ABOUT THIS TASK:
Give back every line of the data, transcribed exactly.

** Opening DATA LISTING block **

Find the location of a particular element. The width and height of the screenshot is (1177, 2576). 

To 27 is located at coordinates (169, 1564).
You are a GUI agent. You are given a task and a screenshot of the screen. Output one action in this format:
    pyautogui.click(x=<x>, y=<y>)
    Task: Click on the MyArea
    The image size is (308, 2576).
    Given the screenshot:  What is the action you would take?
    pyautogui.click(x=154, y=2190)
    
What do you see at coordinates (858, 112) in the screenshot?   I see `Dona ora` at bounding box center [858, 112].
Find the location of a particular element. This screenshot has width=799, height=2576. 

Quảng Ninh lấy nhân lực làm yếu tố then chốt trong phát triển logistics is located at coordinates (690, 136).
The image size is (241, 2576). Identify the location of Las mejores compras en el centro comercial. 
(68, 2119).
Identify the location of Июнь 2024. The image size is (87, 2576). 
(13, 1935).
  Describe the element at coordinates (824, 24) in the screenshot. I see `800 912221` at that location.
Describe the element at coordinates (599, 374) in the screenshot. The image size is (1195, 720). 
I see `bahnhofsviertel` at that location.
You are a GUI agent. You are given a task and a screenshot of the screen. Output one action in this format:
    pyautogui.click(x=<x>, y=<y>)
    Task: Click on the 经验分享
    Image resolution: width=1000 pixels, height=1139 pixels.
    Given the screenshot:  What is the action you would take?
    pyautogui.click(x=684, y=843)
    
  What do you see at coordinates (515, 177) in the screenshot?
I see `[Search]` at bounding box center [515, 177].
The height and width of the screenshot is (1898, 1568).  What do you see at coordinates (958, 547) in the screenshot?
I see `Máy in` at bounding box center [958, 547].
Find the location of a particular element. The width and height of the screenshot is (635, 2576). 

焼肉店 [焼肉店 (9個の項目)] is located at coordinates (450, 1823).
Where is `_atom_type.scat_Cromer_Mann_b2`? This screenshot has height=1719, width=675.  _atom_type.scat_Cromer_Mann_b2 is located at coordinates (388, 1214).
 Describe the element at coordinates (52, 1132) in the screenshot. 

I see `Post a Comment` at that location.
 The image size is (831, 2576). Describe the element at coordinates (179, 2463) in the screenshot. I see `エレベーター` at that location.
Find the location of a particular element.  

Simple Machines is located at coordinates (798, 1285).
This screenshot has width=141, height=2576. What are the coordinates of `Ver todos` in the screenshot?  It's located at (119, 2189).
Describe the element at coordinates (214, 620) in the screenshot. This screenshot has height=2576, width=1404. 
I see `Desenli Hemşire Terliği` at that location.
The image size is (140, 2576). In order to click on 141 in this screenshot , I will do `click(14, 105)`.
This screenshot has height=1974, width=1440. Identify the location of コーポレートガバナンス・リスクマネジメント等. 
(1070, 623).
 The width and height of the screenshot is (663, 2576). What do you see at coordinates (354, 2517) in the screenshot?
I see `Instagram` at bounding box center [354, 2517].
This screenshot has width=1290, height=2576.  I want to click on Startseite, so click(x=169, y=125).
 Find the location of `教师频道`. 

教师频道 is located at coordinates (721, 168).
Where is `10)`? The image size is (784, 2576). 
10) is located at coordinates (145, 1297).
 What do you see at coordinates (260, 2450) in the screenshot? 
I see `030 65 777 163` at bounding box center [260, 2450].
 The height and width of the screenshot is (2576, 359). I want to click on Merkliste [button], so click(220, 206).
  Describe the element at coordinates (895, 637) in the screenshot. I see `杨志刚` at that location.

** Closing DATA LISTING block **

EXERCISE RESULT:
Find the location of a particular element. The width and height of the screenshot is (1177, 2576). 

To 27 is located at coordinates (169, 1564).
You are a GUI agent. You are given a task and a screenshot of the screen. Output one action in this format:
    pyautogui.click(x=<x>, y=<y>)
    Task: Click on the MyArea
    The image size is (308, 2576).
    Given the screenshot:  What is the action you would take?
    pyautogui.click(x=154, y=2190)
    
What do you see at coordinates (858, 112) in the screenshot?   I see `Dona ora` at bounding box center [858, 112].
Find the location of a particular element. This screenshot has width=799, height=2576. 

Quảng Ninh lấy nhân lực làm yếu tố then chốt trong phát triển logistics is located at coordinates (690, 136).
The image size is (241, 2576). Identify the location of Las mejores compras en el centro comercial. 
(68, 2119).
Identify the location of Июнь 2024. The image size is (87, 2576). 
(13, 1935).
  Describe the element at coordinates (824, 24) in the screenshot. I see `800 912221` at that location.
Describe the element at coordinates (599, 374) in the screenshot. The image size is (1195, 720). 
I see `bahnhofsviertel` at that location.
You are a GUI agent. You are given a task and a screenshot of the screen. Output one action in this format:
    pyautogui.click(x=<x>, y=<y>)
    Task: Click on the 经验分享
    Image resolution: width=1000 pixels, height=1139 pixels.
    Given the screenshot:  What is the action you would take?
    pyautogui.click(x=684, y=843)
    
  What do you see at coordinates (515, 177) in the screenshot?
I see `[Search]` at bounding box center [515, 177].
The height and width of the screenshot is (1898, 1568).  What do you see at coordinates (958, 547) in the screenshot?
I see `Máy in` at bounding box center [958, 547].
Find the location of a particular element. The width and height of the screenshot is (635, 2576). 

焼肉店 [焼肉店 (9個の項目)] is located at coordinates (450, 1823).
Where is `_atom_type.scat_Cromer_Mann_b2`? This screenshot has height=1719, width=675.  _atom_type.scat_Cromer_Mann_b2 is located at coordinates (388, 1214).
 Describe the element at coordinates (52, 1132) in the screenshot. 

I see `Post a Comment` at that location.
 The image size is (831, 2576). Describe the element at coordinates (179, 2463) in the screenshot. I see `エレベーター` at that location.
Find the location of a particular element.  

Simple Machines is located at coordinates (798, 1285).
This screenshot has width=141, height=2576. What are the coordinates of `Ver todos` in the screenshot?  It's located at (119, 2189).
Describe the element at coordinates (214, 620) in the screenshot. This screenshot has height=2576, width=1404. 
I see `Desenli Hemşire Terliği` at that location.
The image size is (140, 2576). In order to click on 141 in this screenshot , I will do `click(14, 105)`.
This screenshot has height=1974, width=1440. Identify the location of コーポレートガバナンス・リスクマネジメント等. 
(1070, 623).
 The width and height of the screenshot is (663, 2576). What do you see at coordinates (354, 2517) in the screenshot?
I see `Instagram` at bounding box center [354, 2517].
This screenshot has width=1290, height=2576.  I want to click on Startseite, so click(x=169, y=125).
 Find the location of `教师频道`. 

教师频道 is located at coordinates (721, 168).
Where is `10)`? The image size is (784, 2576). 
10) is located at coordinates (145, 1297).
 What do you see at coordinates (260, 2450) in the screenshot? 
I see `030 65 777 163` at bounding box center [260, 2450].
 The height and width of the screenshot is (2576, 359). I want to click on Merkliste [button], so click(220, 206).
  Describe the element at coordinates (895, 637) in the screenshot. I see `杨志刚` at that location.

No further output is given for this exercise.